Avant toute chose et ce point est rédhibitoire, ceux qui ignorent où est la Moldavie sont priés d'aller compulser un atlas illico, les autres, les gens de bien, les érudits, les géographes en herbe, et tous les élèves de la 5°B qui furent attentifs au cours de géographie de Madame Bertier, sont autorisés à lire cette chronique. La Moldavie, disions-nous donc, coincée entre l'Ukraine et la Roumanie et assurément plus connue pour son vin rouge que pour ses groupes de metal, vient l'air de rien de se rappeler à notre bon souvenir avec le nouvel album d'Infected Rain. Vous ne connaissiez pas ? C'est une erreur mais ce n'est pas encore une faute.
Déjà auteur de 4 albums plutôt caloriques, le quintette de Chisinau rouvre les hostilités avec ce ''Ecdysis'' dont on dit dans les milieux informés qu'il tourne en boucle chez les descendants distingués de Vlad l'empaleur. L'information est croustillante mais ne serait pas farfelue au regard de la férocité animale contenue dans cet opus moldave.
Groupe à furie, Infected Rain possède en son sein une certaine Elena ''Scissorhands'' Cataraga qui conjugue à une plastique plus qu'avantageuse un organe vocal des plus remarquables. Atout majeur d'une formation solide en tous points, elle screame, rugit et vocifère comme si sa vie en dépendait. En effet, même si elle n'atteint pas toujours l'intensité de Tatiana Shmayluk, hurleuse en chef chez Jinger, Dame Cataraga sait judicieusement jouer de sa voix versatile pour ornementer les enchevêtrements syncopés de ses velus compères. Le résultat est garanti et fleure bon l'hystérie classieuse.

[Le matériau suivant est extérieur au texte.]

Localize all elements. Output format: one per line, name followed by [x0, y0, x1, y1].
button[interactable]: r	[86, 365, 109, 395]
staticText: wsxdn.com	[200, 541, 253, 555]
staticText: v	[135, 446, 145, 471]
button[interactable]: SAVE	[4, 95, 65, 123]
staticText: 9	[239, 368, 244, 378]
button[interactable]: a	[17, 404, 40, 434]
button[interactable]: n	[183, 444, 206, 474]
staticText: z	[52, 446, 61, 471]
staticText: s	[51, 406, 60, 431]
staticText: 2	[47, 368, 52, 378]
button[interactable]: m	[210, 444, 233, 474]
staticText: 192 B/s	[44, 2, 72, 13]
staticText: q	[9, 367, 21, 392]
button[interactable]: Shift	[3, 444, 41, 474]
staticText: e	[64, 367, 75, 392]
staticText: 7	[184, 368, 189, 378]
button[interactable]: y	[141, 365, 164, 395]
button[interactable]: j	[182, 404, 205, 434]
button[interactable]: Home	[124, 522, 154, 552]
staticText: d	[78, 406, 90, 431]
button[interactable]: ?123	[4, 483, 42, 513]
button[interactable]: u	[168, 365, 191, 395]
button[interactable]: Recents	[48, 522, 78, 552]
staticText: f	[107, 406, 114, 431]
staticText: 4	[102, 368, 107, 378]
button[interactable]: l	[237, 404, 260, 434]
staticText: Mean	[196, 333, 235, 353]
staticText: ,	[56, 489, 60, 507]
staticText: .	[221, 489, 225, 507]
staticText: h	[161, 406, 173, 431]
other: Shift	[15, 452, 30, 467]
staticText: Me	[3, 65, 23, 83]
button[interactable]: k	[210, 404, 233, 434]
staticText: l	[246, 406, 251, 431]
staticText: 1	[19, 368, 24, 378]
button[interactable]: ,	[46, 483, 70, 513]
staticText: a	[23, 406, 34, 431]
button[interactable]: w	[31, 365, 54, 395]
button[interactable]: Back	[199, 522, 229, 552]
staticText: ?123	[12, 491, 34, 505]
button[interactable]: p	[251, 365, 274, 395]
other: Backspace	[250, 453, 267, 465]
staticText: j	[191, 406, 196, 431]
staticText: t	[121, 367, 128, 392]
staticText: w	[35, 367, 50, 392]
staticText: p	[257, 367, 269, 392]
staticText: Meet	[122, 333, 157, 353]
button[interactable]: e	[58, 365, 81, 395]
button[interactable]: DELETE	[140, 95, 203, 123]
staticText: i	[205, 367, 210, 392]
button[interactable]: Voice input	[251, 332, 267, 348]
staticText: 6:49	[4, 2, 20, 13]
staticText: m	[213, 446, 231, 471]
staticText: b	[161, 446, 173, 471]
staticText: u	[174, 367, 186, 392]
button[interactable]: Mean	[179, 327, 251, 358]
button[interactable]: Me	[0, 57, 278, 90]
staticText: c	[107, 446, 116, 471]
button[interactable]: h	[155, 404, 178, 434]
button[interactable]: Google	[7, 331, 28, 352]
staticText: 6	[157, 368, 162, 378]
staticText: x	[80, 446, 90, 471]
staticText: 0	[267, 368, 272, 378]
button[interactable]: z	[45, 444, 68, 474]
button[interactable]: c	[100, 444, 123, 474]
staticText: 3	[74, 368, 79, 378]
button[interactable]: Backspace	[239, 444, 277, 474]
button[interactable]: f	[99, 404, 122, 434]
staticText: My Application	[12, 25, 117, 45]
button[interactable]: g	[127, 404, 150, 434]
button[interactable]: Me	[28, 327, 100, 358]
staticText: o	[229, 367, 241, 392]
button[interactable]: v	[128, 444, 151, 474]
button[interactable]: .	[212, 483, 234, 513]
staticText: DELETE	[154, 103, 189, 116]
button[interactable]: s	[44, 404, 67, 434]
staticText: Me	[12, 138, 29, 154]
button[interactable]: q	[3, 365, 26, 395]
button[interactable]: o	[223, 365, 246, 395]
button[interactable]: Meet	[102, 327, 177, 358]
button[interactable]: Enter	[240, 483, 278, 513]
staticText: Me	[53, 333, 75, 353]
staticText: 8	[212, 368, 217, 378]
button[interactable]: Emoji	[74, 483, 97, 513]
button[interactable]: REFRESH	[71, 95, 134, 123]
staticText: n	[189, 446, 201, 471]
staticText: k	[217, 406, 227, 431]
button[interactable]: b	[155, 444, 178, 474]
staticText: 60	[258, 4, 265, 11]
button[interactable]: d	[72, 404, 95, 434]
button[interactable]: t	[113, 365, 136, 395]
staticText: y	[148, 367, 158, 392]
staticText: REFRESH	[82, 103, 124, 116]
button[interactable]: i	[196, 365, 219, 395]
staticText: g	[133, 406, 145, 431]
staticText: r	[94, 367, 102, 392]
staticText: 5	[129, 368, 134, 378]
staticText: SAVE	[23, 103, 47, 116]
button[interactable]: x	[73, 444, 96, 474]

Chant clair, scream, nappe éthérée, chuchotement félin, les amateurs de chant féminin testostéroné en auront pour leur argent et pourront se jeter sans hésitation sur 'Everlasting Lethargy'. Ceci fait, ils se vautreront avec délectation sur 'The Realm of Chaos' pour subir l'assaut conjoint de deux sauvageonnes pour le prix d'une, Heidi Shepperd de Butcher Babies ayant été invitée pour l'occasion à pousser la chansonnette. Gageons qu'ils en ressortiront tout ébouriffés au vu de la performance des deux accortes créatures.
Si Elena Scissorhands est en apparence le joker incontournable d'Infected Rain, ses acolytes ne sont pas pour autant là pour amuser la galerie (fût-elle des horreurs) et se chargent de tisser une merveille de toile bien poisseuse dans laquelle viendront s'emmitoufler les victimes consentantes de la belle. Le groove, aux influences parfois korniennes, est massif, étouffant et se trouve fréquemment couplé à une touche électronique pas inintéressante, l'entêtant et mainstream 'Showers' en est l'incarnation parfaite. Dès lors, même si tous les ingrédients, notamment certains passages en chant clair clairement anecdotiques, ne feront pas toujours l'unanimité (Nine, Ten), force est de reconnaître que cette galette regorge d'idées et ne souffre d'aucune faiblesse notable, chaque morceau ayant ce petit goût acidulé de reviens-y qui force le respect.
Alors maintenant que vous savez placer la Moldavie sur une carte, il ne vous reste plus qu'à goûter aux douceurs locales et ce d'autant plus que la météo prévoit une perturbation colossale à venir avec au programme de bonnes averses de pluie... infectée s'entend. Trouvez-vous donc un abri et profitez-en pour réviser votre géographie. Le lundi de la rentrée, c'est confinement ou interro.